I was thinking that it is more like this: imagine that you have been in a bad car accident in China. There are people taking care of you, making decisions about painful procedures that you do not understand. No one speaks English. I think it's like this for Nick - of course he understands what is being said, but everything is new. Everything that is familiar is gone - poof.
Everyone will have played charades with the family at some point in their lives. Inevitably, there are those who intuitively make connective leaps of imagination to guess impossibly complicated answers based on a few vague gestures. Those are the winners. Then there is the cousin or brother who stares at the words on the slip of paper, groans, laughs, begins to awkwardly count syllables, then gives up. Nicholas is used to being surrounded by people in the former category. We know all his little gestures, tongue clicks, eye rolls or hand movements - we can put together complicated messages using his secret code in no time at all. We are his translators.
I know that we will be OK, but right now we all feel a strong push and pull. I know that visiting Nick every day gives him comfort, but is my hovering making his settling in more painful and less efficient? Today, I have not visited Nicholas - I have had two routine doctor appointments, I've done the grocery shopping and I've cleaned the house. All day long, I have worried. Is my baby safe? Is he happy? Are his eyes glazed from the exhaustion of trying to communicate with people who do not understand his language?
Yesterday, I gave a pep talk to Nick. I said "you are a great optimist. You have never been faced with a challenge that you didn't meet. We can do this, because we choose to. Every day, we must choose to be happy and we must not choose to be miserable. Each day, it's a choice. Growing up hurts sometimes - that's why they call them growing pains".
Now, I must work at applying these lessons too. Two years ago, I had to face this transition with Natalie when at 17, she crossed the ocean to attend university. Now, I have to trust that my boy who is so dependent, will be alright without me. There is no doubt about it, breaking up is hard to do.
3 comments:
Hi Donna: Thanks so much for sharing this post. It's so important for those of us who aren't yet at this stage to understand the process.
You made a perfect analogy to the charades in terms of Nick suddenly being with people who don't get his 'language.' I can't imagine how frustrating and infuriating that must be.
I think we underestimate just how perceptive we are to our child's needs -- how finely we are able to "read" them.
It helps to understand this process from the parent and adult son perspectives.
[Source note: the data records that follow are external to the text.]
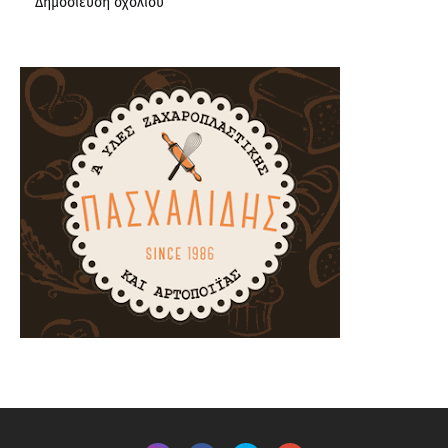
Δημοσίευση σχολίου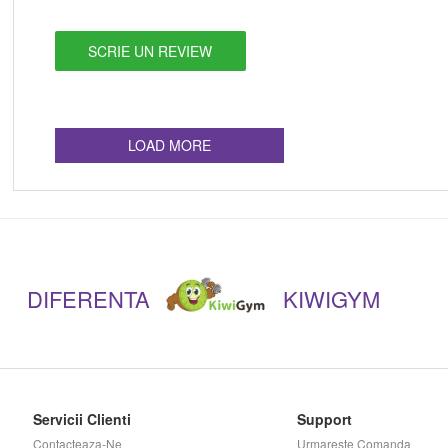
SCRIE UN REVIEW
LOAD MORE
DIFERENTA
KIWIGYM
Servicii Clienti
Support
Contacteaza-Ne
Urmareste Comanda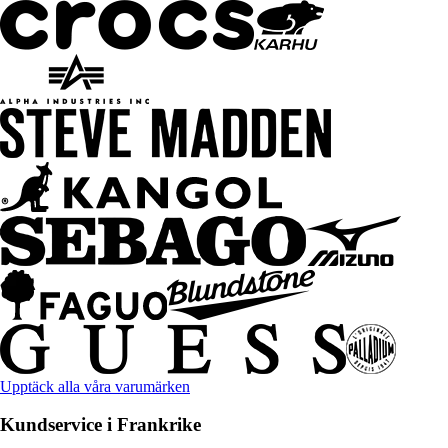
Upptäck alla våra varumärken
Kundservice i Frankrike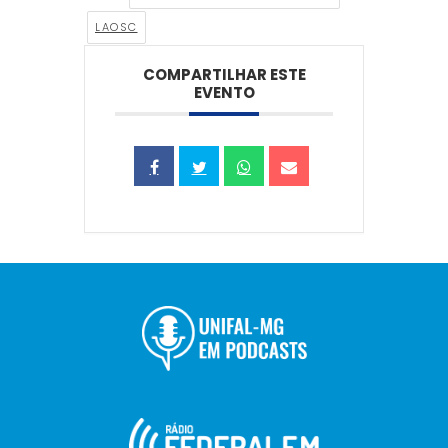
LAOSC
COMPARTILHAR ESTE
EVENTO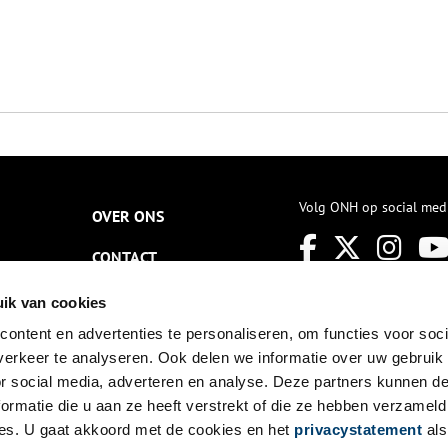
Volg ONH op social med
OVER ONS
CONTACT
NIEUWSBRIEF
ik van cookies
ontent en advertenties te personaliseren, om functies voor soci
DISCLAIMER
erkeer te analyseren. Ook delen we informatie over uw gebruik
PRIVACY
or social media, adverteren en analyse. Deze partners kunnen 
ormatie die u aan ze heeft verstrekt of die ze hebben verzameld
TOEGANKELIJKHEID
es. U gaat akkoord met de cookies en het
privacystatement
als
It is sooooo hard to let go to enable our child to make these transitions. I can only compare it to the first time Ben went away to camp -- at 15 -- or to putting him in a mainstream school this year. The urge to protect is so great!
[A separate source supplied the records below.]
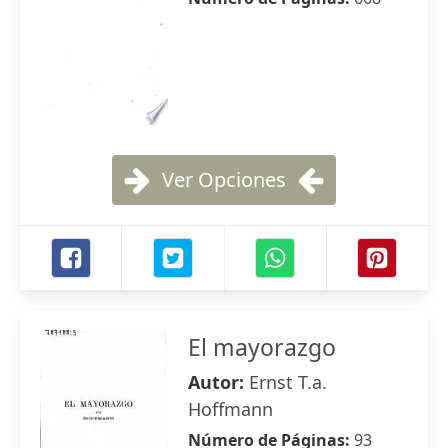
Ver Opciones
El mayorazgo
Autor:
Ernst T.a.
Hoffmann
Número de Páginas:
93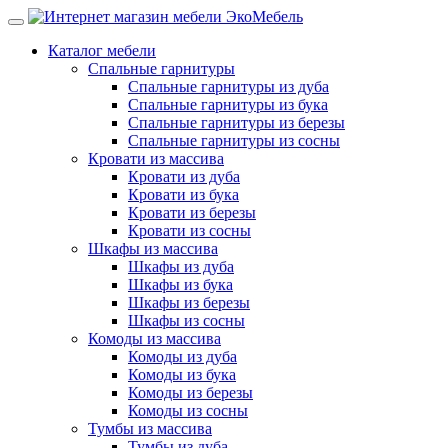
Каталог мебели
Спальные гарнитуры
Спальные гарнитуры из дуба
Спальные гарнитуры из бука
Спальные гарнитуры из березы
Спальные гарнитуры из сосны
Кровати из массива
Кровати из дуба
Кровати из бука
Кровати из березы
Кровати из сосны
Шкафы из массива
Шкафы из дуба
Шкафы из бука
Шкафы из березы
Шкафы из сосны
Комоды из массива
Комоды из дуба
Комоды из бука
Комоды из березы
Комоды из сосны
Тумбы из массива
Тумбы из дуба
I look forward to hearing more as Nick gets more settled and as those around him get to know him better.
I haven't heard from Eva yet, but I did post a blog by one of her colleagues today - http://bloom-parentingkidswithdisabilities.blogspot.com/2011/11/third-parent.html
I'm so glad you told me about Eva and her book -- Cognitive Disability and its Challenge to Moral Philosophy.
Take care! Louise
Thanks for sharing, Donna. I have been thinking about transition too. I wish I had some advice, but I don't have any words of wisdom. I just wish everyone the best. Even some of my friends whose children have gone off to college are dealing with home sickness as well.
Thank-you, soooo much for sharing your story with us! As, mothers we like to protect our babies and my heart goes out to you and what you are having to face.
I wasa foster mom to children with special needs and it is hard. God Bless You!